**Task:** All of the data below should be set down again verbatim, without any images.

**Extracted page text data:**
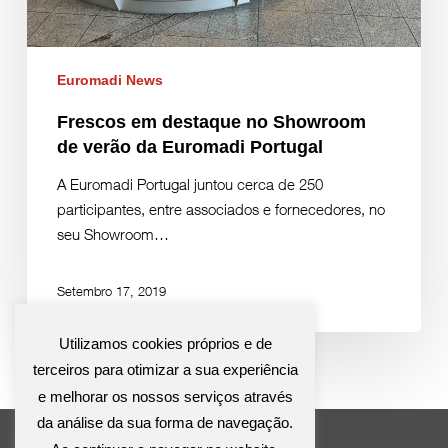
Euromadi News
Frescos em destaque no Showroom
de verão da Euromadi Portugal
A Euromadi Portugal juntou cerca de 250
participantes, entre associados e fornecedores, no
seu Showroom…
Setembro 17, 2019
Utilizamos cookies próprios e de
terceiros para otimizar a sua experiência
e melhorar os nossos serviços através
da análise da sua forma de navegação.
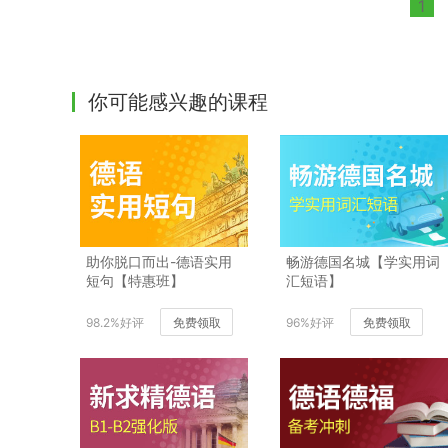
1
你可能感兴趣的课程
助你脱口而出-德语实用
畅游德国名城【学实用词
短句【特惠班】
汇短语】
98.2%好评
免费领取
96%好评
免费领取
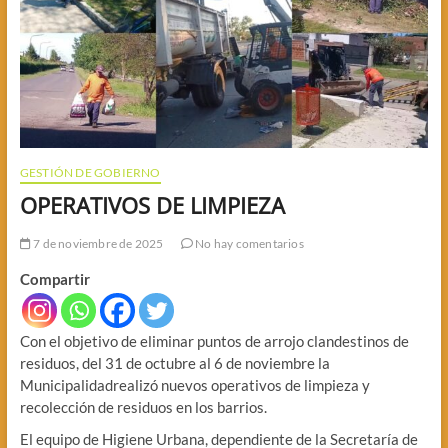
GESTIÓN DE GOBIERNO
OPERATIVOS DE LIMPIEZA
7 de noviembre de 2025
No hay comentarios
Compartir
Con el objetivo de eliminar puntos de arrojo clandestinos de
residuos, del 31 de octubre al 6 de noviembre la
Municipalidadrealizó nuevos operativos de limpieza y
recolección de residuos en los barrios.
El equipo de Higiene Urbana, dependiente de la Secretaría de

**Output for this exercise:**
Euromadi News
Frescos em destaque no Showroom
de verão da Euromadi Portugal
A Euromadi Portugal juntou cerca de 250
participantes, entre associados e fornecedores, no
seu Showroom…
Setembro 17, 2019
Utilizamos cookies próprios e de
terceiros para otimizar a sua experiência
e melhorar os nossos serviços através
da análise da sua forma de navegação.
1
你可能感兴趣的课程
助你脱口而出-德语实用
畅游德国名城【学实用词
短句【特惠班】
汇短语】
98.2%好评
免费领取
96%好评
免费领取
GESTIÓN DE GOBIERNO
OPERATIVOS DE LIMPIEZA
7 de noviembre de 2025
No hay comentarios
Compartir
Con el objetivo de eliminar puntos de arrojo clandestinos de
residuos, del 31 de octubre al 6 de noviembre la
Municipalidadrealizó nuevos operativos de limpieza y
recolección de residuos en los barrios.
El equipo de Higiene Urbana, dependiente de la Secretaría de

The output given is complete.